I wanted to be normal and fit in, but I couldn’t. The kids knew my secret now and that’s when
things started to change. The isolation
was slow and deliberate. They wanted to
make me suffer I guess. But the girls in
4th grade finished me off one day.
It was perhaps October and I was playing by myself on the black top,
bouncing a ball around. About fifteen
girls got together and approached me where I was playing. They said to me “you can play with us one
more time and that’s it. You can play
with us today, or you can play with us tomorrow, but not both and that’s it.” I remember looking at all of them with tears
welling up in my eyes and I thought of the only thing that made me feel like I
had any dignity and power. I said “Well
then, I don’t want to play with you either day.
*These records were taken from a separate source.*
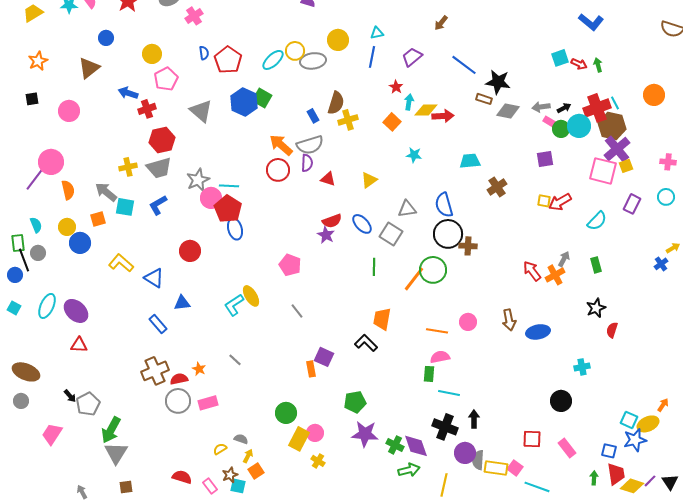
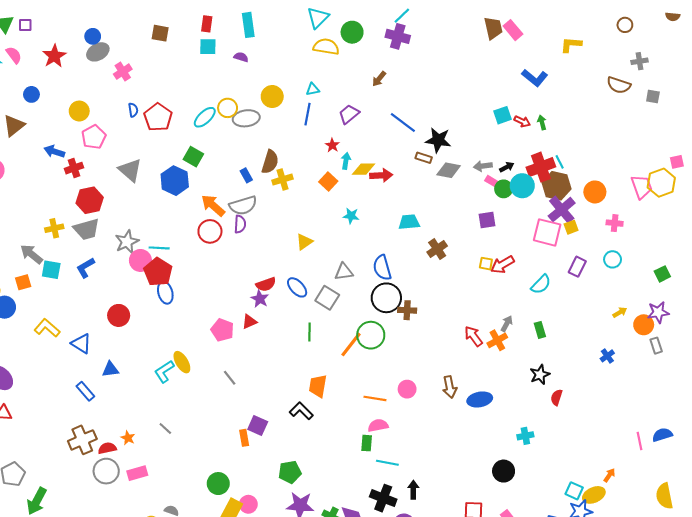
orange circle: (654, 95) -> (595, 192), moved
blue hexagon: (244, 102) -> (175, 181), moved
red triangle: (328, 179) -> (249, 322), moved, turned -42
blue cross: (661, 264) -> (607, 356), moved

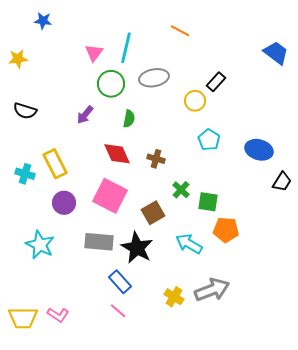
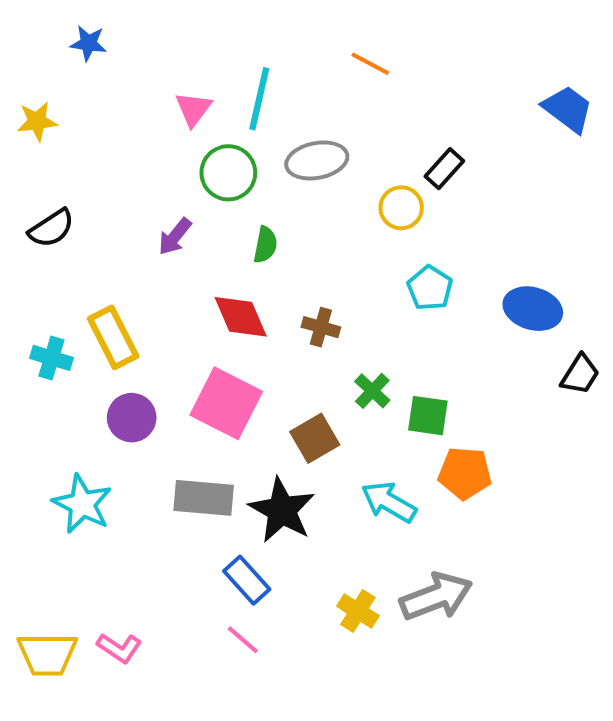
black semicircle: (25, 111) -> (51, 228), turned -50

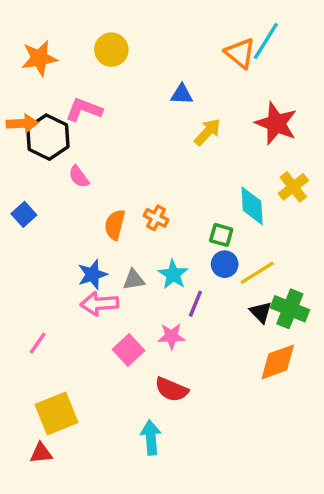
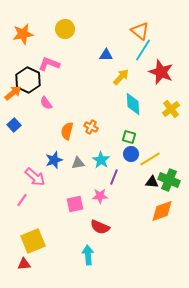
cyan line: (266, 41) -> (143, 50), moved
orange arrow: (22, 123) -> (13, 93), moved, turned -36
cyan diamond: (252, 206) -> (133, 104), moved
pink arrow: (99, 304) -> (35, 177), moved, turned -135
black triangle: (261, 312) -> (152, 182), turned -40
pink square: (129, 350) -> (75, 204), turned 30

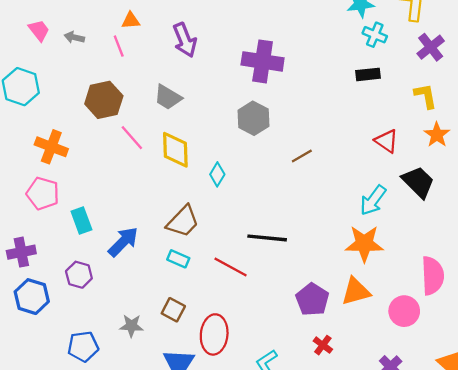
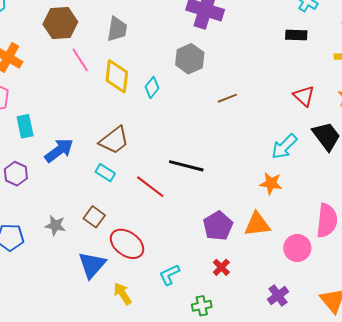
gray trapezoid: (168, 97) -> (117, 29), turned -120
cyan diamond: (217, 174) -> (152, 87), moved
orange star: (364, 244) -> (271, 183), size x0.7
red ellipse: (214, 334) -> (127, 244), turned -68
I don’t want to play with you at all.”
One of the girls spoke up and said “Good, because we don’t want to see
you again.”
And with
that, they walked away. I remember
putting my back against the brick wall of the school building and sinking down
low unto the ground, tears rolling down my face. I sat there and said to myself “Nobody loves
me anymore.” I was sure my mom didn’t
either. I just felt like a burden to her
and my family, and a plague to the rest of the world. Nobody wanted to come near me. And that’s when I started to hate myself and
wish I had never been born.
The bullying became commonplace after that. There were a few quiet and non-social girls not in clicks that would play with me some days, but for the most part, I played alone. I could be on the swings and someone would yell over from another swing “Heather poops her pants.” Some of the boys would make fun too. But the girls were monsters. They were repugnant. What’s even worse than the mean things my classmates did to me - not one teacher, not one playground aid, and not one other student ever intervened to stop the abuse. There were teacher aids on the playground always. They saw those girls approach me and isolate me. They saw me playing alone and they did nothing. They ignored me. I was invisible. No other kids said “Hey, that’s really mean. You made Heather cry. That’s not nice.” Nobody did anything. And that’s the sad reality of bullying. There’s always witnesses and they often do nothing.